Private equity lobbyists want to hijack child tax credit for more giveaways
A corporate tax break that could give some of Wall Street’s wealthiest people a $200 billion gift over ten years is under consideration as part of the omnibus budget negotiations underway in Congress this month. At issue are provisions of the 2017 Trump tax bill that took effect this year, and the private equity’s lobbying effort to overturn the parts of the law that limit a key tax break.
Most U.S. taxpayers didn’t see much benefit from the Tax Cuts and Jobs Act of 2017 compared to the millions of dollars the bill lavished on the wealthy. One of the few concessions the corporate lobby made to lower the cost of that law was a gradual decrease in the amount of interest corporations can deduct from their tax bill. That provision took effect this year, but lobbyists are trying to reverse it and make those interest deductions permanent.
Worse, they want to hijack negotiations over renewing the child income tax credit for low income families – a highly effective tool in fighting child poverty.
Private equity barons have long manipulated the tax code for their benefit, and have spent millions on lobbying and elections supporting candidates of both parties to preserve their tax havens. The carried interest loophole allows private equity and hedge fund managers to mis-classify their pay as investment income–so they can pay the much lower capital gains tax rate instead of income tax.
If this income were properly classified, they would likely pay the top marginal income tax rate of 37%. Instead, thanks to this loophole, they pay the long-term capital gains tax of 20% – a lower tax rate than what most teachers, healthcare workers, and firefighters face.
Closing this outrageous loophole has long had broad, bipartisan support from the public, and lawmakers from both parties have proposed doing so. But private equity’s allies in Congress have always managed to protect the loophole in closed-door negotiations, most recently over the summer during negotiations on the Inflation Reduction Act.
If questions of tax classification seem trivial, consider this: The Carlyle Group’s David Rubenstein, worth around $3.2 billion, paid an average effective federal tax rate of only 11.4% between 2013 and 2018.
The American Investment Council, private equity’s main lobby group, is pushing hard for the Permanently Preserving America’s Investment in Manufacturing Act (S.1077/H.R.5371) right now. After throwing tens of millions of dollars at candidates during the last election cycle, including to key ally Sen.
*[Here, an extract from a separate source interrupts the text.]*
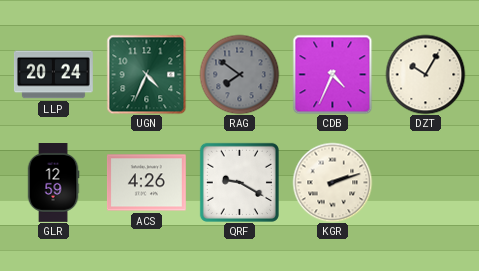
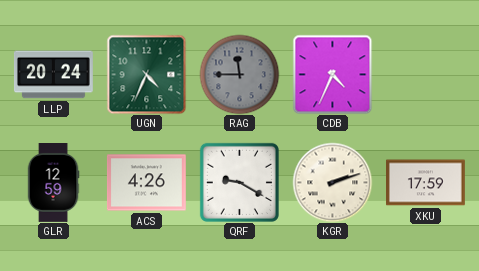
RAG: 7:51 -> 11:45
DZT: 10:05 -> none
XKU: none -> 17:59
Kyrsten Sinema, they want their allies in Congress to protect their privileged tax treatment indefinitely.
The corporate giveaways under consideration do not only unfairly privilege wealthy individuals in the tax code. In effect, they also subsidize the dangerous private equity business model of loading companies with debt and looting them for short term profit. An increasing body of evidence has documented private equity exploitation in nearly every sector it enters. This includes 10 times the number of bankruptcies in private equity owned retail companies, tens of thousands of avoidable deaths in nursing homes, and poorer services to vulnerable populations in hospice care, children’s group homes, and homes for severely disabled adults.
As congressional negotiators wrangle over the budget this month, they should resist Wall Street’s call for further special tax treatments. Congress should finally and permanently close the carried interest loophole, and avoid any new giveaways that make already wealthy people even richer.